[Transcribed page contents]
§ §

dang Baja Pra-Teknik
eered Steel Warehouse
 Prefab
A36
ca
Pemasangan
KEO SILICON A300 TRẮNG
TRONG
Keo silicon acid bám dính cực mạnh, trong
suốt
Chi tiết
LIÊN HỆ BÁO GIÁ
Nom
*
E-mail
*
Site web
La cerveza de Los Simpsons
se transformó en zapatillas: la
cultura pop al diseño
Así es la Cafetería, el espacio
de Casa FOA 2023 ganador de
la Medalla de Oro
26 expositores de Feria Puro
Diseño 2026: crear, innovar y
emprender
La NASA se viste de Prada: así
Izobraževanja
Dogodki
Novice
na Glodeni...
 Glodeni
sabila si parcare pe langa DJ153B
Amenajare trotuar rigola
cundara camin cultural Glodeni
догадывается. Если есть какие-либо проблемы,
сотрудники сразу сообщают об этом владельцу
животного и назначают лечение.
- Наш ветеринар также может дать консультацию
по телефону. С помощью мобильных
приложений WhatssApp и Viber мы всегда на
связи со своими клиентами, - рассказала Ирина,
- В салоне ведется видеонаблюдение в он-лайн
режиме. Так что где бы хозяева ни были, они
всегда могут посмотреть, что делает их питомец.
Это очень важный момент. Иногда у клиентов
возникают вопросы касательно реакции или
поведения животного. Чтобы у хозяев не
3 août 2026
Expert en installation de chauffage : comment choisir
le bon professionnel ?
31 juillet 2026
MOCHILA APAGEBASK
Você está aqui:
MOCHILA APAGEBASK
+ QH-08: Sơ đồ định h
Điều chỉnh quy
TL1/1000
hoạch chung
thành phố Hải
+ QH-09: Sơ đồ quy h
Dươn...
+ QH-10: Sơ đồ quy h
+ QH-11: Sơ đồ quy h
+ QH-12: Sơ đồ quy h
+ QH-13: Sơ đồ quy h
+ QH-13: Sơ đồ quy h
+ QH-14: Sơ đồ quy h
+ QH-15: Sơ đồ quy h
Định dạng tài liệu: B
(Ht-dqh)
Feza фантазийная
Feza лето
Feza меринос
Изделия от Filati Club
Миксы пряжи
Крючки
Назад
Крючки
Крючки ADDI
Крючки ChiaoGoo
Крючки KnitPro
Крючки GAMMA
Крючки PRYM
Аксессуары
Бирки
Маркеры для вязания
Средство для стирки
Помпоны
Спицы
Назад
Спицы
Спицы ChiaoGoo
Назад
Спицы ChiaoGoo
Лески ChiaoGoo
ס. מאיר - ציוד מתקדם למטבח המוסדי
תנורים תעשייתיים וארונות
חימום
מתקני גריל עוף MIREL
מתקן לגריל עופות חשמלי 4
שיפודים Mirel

§ §

Problem details: Having read the entries above, repeat them exactly.

Problem solution:
dang Baja Pra-Teknik
eered Steel Warehouse
 Prefab
A36
ca
Pemasangan
KEO SILICON A300 TRẮNG
TRONG
Keo silicon acid bám dính cực mạnh, trong
suốt
Chi tiết
LIÊN HỆ BÁO GIÁ
Nom
*
E-mail
*
Site web
La cerveza de Los Simpsons
se transformó en zapatillas: la
cultura pop al diseño
Así es la Cafetería, el espacio
de Casa FOA 2023 ganador de
la Medalla de Oro
26 expositores de Feria Puro
Diseño 2026: crear, innovar y
emprender
La NASA se viste de Prada: así
Izobraževanja
Dogodki
Novice
na Glodeni...
 Glodeni
sabila si parcare pe langa DJ153B
Amenajare trotuar rigola
cundara camin cultural Glodeni
догадывается. Если есть какие-либо проблемы,
сотрудники сразу сообщают об этом владельцу
животного и назначают лечение.
- Наш ветеринар также может дать консультацию
по телефону. С помощью мобильных
приложений WhatssApp и Viber мы всегда на
связи со своими клиентами, - рассказала Ирина,
- В салоне ведется видеонаблюдение в он-лайн
режиме. Так что где бы хозяева ни были, они
всегда могут посмотреть, что делает их питомец.
Это очень важный момент. Иногда у клиентов
возникают вопросы касательно реакции или
поведения животного. Чтобы у хозяев не
3 août 2026
Expert en installation de chauffage : comment choisir
le bon professionnel ?
31 juillet 2026
MOCHILA APAGEBASK
Você está aqui:
MOCHILA APAGEBASK
+ QH-08: Sơ đồ định h
Điều chỉnh quy
TL1/1000
hoạch chung
thành phố Hải
+ QH-09: Sơ đồ quy h
Dươn...
+ QH-10: Sơ đồ quy h
+ QH-11: Sơ đồ quy h
+ QH-12: Sơ đồ quy h
+ QH-13: Sơ đồ quy h
+ QH-13: Sơ đồ quy h
+ QH-14: Sơ đồ quy h
+ QH-15: Sơ đồ quy h
Định dạng tài liệu: B
(Ht-dqh)
Feza фантазийная
Feza лето
Feza меринос
Изделия от Filati Club
Миксы пряжи
Крючки
Назад
Крючки
Крючки ADDI
Крючки ChiaoGoo
Крючки KnitPro
Крючки GAMMA
Крючки PRYM
Аксессуары
Бирки
Маркеры для вязания
Средство для стирки
Помпоны
Спицы
Назад
Спицы
Спицы ChiaoGoo
Назад
Спицы ChiaoGoo
Лески ChiaoGoo
ס. מאיר - ציוד מתקדם למטבח המוסדי
תנורים תעשייתיים וארונות
חימום
מתקני גריל עוף MIREL
מתקן לגריל עופות חשמלי 4
שיפודים Mirel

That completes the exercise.